Sintomas de Depressão: aprender a reconhecê-los
- Isolamento;
- Tristeza constante, profunda e incapacitante;
- Choro constante – não deve pensar que chorar é algo negativo ou que é sempre sinónimo de um problema psicológico. Contudo, quando o choro surge sem qualquer razão aparente e de forma extremamente frequente pode ser considerado um dos sintomas desta doença.
- Sentimento de vazio e irritabilidade;
- Dificuldade de concentração, de memória, ou na tomada de decisões;
- Perda ou ganho significativo de peso sem estar em dieta (por ex., mais de 5% do peso corporal em 1 mês), ou diminuição ou aumento do apetite quase todos os dias;
- Dificuldades para manter a higiene pessoal;
- Falta de energia e cansaço – É comum pessoas que apresentam depressão se queixarem constantemente de cansaço e falta de energia até mesmo para realizar tarefas simples do dia a dia.
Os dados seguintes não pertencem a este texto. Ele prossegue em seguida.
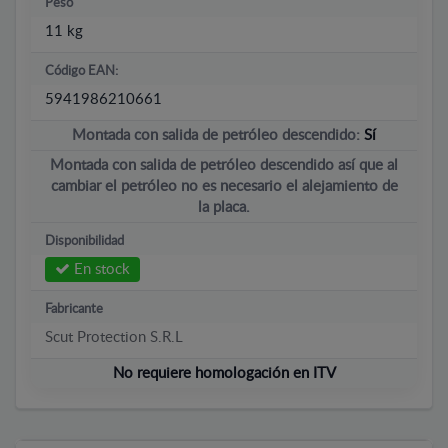
Peso
11 kg
Código EAN:
5941986210661
Montada con salida de petróleo descendido:
Sí
Montada con salida de petróleo descendido así que al
cambiar el petróleo no es necesario el alejamiento de
la placa.
Disponibilidad
En stock
Fabricante
Scut Protection S.R.L
No requiere homologación en ITV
- Distúrbios do sono (insónia ou dormir demais);
- Drástica diminuição do desempenho no trabalho;
- Pensamentos suicidas;
- Sentimento de culpa e inutilidade.
Muitas vezes as pessoas notam estes sintomas físicos, mas não são imediatamente reconhecidos como fazendo parte da depressão. Além disso, problemas já existentes – por exemplo, uma dor nas costas – podem fazer-se sentir mais intensamente durante uma fase depressiva.
Devido à proeminência dos sintomas físicos poderá ser difícil para um médico de medicina geral e familiar reconhecer e diagnosticar uma depressão subjacente, até porque, em dois terços dos casos, a queixa principal é um sintoma somático. Às vezes pode ser útil obter uma segunda opinião. Deve falar sobre isso com o seu médico.

Humor deprimido
As mudanças de humor são um dos principais e mais alarmantes sintomas de depressão. Geralmente, quem passa por esta doença experiencia tristeza, desmotivação e falta de ânimo diariamente. Trata-se de um estado de espírito negativo e que o paciente não consegue evitar.
Pensamentos suicidas
Um dos sintomas mais relevantes da depressão e que é necessário enfatizar, são sem dúvida os pensamentos suicidas. São ideias inicialmente esporádicas, mas, em alguns casos, podem se tornar permanentes até se tornarem uma primeira tentativa. Portanto, é essencial que estejamos atentos a este tipo de verbalizações internas.
DIAGNÓSTICO DE DEPRESSÃO
A depressão surge de diversas formas. Existem muitos tipos de transtornos depressivos e, por sua vez, podem estar associados a outras realidades psicológicas que são necessárias para o diagnóstico . Assim sendo, cada pessoa vive a doença de uma forma que, por sua vez, implica a necessidade de personalizar cada tratamento, cada abordagem terapêutica.
O diagnóstico de depressão é realizado com base na observação, queixas e história clínica do doente. A terapêutica pode incluir a psicoterapia e/ou a toma de fármacos (como os antidepressivos, entre outros). O tratamento para a depressão é sempre individualizado e só o médico pode prescrever o fármaco mais adequado a cada caso. O apoio familiar e social continua a ser muito importante ao longo de todo o processo.
Apoio psicológico
A terapia psicológica visa uma maior consciencialização da pessoa, o reforço da auto-estima e o apoio à sua acção e socialização, através da superação de atitudes, condutas e pensamentos deprimentes (negativos).
O doente não deve encarar a depressão como algo mecânico, estranho à sua pessoa. Na depressão conta muito para uma recuperação, o esforço activo do paciente que deve encarar a medicação como uma importante ajuda, mas sem ignorar também, a necessidade de modificar condutas, estilos e forma de relacionamento com os outros. Por sua vez, a família e as pessoas ao encararem o doente deprimido como um doente genuíno, podem e devem contribuir, através de um apoio activo, para a sua recuperação.